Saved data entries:
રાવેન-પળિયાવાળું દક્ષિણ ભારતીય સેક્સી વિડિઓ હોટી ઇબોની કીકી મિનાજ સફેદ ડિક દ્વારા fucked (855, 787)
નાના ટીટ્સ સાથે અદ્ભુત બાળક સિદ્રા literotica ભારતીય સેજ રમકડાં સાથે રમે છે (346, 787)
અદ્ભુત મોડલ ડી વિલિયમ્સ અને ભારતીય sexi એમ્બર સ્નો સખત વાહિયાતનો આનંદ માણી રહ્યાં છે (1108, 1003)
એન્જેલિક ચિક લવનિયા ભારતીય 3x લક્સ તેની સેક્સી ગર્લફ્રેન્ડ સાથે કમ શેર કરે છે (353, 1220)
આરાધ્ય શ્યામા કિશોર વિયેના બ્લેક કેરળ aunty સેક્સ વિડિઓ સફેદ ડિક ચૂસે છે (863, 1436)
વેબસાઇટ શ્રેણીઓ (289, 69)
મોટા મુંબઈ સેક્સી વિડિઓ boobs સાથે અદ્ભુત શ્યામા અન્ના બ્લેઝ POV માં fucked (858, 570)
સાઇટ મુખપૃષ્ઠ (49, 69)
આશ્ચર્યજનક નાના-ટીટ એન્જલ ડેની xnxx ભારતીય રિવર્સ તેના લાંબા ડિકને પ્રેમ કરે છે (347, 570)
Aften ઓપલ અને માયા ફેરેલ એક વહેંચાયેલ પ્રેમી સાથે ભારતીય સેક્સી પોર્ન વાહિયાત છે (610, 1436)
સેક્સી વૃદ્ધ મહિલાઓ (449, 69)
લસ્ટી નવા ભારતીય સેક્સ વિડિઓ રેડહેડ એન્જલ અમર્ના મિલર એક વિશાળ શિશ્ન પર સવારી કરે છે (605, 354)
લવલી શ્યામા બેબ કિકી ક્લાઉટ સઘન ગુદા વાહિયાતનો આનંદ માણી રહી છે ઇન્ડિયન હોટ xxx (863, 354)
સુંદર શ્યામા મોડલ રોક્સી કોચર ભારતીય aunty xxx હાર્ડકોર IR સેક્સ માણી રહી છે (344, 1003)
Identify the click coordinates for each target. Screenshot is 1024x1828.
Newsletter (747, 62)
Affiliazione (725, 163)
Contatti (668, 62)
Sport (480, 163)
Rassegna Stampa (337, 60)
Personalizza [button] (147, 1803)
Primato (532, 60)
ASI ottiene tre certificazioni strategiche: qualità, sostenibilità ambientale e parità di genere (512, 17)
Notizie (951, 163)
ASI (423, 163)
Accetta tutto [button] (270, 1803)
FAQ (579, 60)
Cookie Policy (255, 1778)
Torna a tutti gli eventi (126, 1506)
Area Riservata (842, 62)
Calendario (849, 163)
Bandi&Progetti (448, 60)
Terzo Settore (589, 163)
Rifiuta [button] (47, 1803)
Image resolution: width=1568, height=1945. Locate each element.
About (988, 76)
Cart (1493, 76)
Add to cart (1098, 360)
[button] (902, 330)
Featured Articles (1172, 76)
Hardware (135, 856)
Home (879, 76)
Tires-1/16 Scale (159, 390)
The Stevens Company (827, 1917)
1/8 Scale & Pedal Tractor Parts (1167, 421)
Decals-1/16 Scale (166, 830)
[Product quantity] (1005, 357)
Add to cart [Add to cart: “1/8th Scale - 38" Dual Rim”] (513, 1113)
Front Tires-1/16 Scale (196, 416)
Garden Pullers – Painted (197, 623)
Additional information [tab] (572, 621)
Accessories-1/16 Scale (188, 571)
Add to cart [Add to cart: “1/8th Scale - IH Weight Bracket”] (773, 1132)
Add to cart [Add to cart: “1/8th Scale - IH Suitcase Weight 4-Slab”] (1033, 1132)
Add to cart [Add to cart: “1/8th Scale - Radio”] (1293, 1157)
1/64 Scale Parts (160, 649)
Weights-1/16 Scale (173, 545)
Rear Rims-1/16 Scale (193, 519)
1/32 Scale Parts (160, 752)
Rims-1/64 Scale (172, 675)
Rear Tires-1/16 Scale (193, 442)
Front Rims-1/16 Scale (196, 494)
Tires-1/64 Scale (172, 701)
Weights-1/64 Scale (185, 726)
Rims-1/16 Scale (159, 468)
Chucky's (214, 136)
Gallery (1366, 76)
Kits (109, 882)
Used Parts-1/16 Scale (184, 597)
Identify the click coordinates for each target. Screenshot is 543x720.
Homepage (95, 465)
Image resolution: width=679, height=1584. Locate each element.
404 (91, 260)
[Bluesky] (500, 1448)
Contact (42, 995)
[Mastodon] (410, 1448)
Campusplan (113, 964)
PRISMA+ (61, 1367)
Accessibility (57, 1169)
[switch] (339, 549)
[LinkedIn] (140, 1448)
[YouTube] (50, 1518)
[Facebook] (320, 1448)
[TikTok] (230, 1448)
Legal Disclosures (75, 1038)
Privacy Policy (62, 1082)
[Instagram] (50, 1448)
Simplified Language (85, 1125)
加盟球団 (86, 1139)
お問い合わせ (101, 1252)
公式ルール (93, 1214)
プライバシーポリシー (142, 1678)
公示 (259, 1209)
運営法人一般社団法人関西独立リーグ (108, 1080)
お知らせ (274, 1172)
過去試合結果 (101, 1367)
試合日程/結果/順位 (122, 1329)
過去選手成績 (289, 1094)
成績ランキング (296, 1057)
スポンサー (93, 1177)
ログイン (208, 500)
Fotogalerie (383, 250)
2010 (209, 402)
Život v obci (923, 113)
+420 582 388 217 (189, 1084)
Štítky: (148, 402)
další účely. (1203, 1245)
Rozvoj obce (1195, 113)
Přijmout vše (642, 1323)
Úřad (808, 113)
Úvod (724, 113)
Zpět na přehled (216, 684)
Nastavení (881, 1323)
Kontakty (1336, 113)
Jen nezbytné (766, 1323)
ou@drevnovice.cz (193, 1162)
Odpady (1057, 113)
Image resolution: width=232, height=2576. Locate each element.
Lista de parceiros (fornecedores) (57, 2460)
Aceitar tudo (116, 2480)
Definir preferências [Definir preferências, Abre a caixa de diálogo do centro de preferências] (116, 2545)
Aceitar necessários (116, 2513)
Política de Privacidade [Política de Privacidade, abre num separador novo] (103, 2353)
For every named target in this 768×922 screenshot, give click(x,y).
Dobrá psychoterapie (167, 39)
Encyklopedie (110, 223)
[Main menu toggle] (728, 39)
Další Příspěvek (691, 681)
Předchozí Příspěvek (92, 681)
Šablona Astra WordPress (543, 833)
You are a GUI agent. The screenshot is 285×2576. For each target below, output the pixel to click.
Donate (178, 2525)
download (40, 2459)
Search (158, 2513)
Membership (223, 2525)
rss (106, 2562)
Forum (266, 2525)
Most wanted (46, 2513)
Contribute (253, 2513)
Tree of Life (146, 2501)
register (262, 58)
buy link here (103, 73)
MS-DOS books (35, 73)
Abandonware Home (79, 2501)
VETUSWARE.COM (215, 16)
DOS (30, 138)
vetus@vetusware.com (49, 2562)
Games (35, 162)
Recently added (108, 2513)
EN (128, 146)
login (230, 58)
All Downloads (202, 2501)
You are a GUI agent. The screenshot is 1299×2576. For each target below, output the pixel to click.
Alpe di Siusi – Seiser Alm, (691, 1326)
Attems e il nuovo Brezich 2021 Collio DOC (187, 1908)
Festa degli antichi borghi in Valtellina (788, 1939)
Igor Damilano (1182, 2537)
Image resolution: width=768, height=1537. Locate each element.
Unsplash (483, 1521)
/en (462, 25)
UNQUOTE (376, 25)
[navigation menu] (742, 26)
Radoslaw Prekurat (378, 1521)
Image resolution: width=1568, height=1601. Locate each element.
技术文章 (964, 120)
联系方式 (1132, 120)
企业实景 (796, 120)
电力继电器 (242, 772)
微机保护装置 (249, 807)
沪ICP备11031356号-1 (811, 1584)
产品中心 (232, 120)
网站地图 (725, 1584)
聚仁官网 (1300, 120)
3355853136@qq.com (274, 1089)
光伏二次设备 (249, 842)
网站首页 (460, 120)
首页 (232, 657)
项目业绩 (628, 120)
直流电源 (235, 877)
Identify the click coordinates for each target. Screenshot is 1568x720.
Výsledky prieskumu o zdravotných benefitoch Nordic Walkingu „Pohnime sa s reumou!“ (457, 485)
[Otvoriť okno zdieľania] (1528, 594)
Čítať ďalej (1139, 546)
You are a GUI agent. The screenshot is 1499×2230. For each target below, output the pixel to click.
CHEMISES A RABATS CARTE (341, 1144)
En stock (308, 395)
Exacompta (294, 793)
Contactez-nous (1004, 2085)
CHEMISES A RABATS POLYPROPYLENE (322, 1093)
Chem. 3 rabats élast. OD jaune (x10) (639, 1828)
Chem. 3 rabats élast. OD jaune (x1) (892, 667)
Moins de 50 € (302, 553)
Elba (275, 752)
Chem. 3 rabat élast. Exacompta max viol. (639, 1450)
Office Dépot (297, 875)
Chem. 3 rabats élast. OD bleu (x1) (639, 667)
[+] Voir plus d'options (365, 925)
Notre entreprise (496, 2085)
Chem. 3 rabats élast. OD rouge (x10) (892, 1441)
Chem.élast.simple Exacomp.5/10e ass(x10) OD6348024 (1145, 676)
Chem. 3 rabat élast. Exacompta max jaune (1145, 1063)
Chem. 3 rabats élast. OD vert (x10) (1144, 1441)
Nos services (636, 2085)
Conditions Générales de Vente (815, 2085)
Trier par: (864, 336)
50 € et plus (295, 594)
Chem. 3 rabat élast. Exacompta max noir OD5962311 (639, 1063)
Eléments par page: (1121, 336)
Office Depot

- [Activity]: Match on "fucked": copy every line in the records that has it.

- [Solved exercise]:
રાવેન-પળિયાવાળું દક્ષિણ ભારતીય સેક્સી વિડિઓ હોટી ઇબોની કીકી મિનાજ સફેદ ડિક દ્વારા fucked (855, 787)
મોટા મુંબઈ સેક્સી વિડિઓ boobs સાથે અદ્ભુત શ્યામા અન્ના બ્લેઝ POV માં fucked (858, 570)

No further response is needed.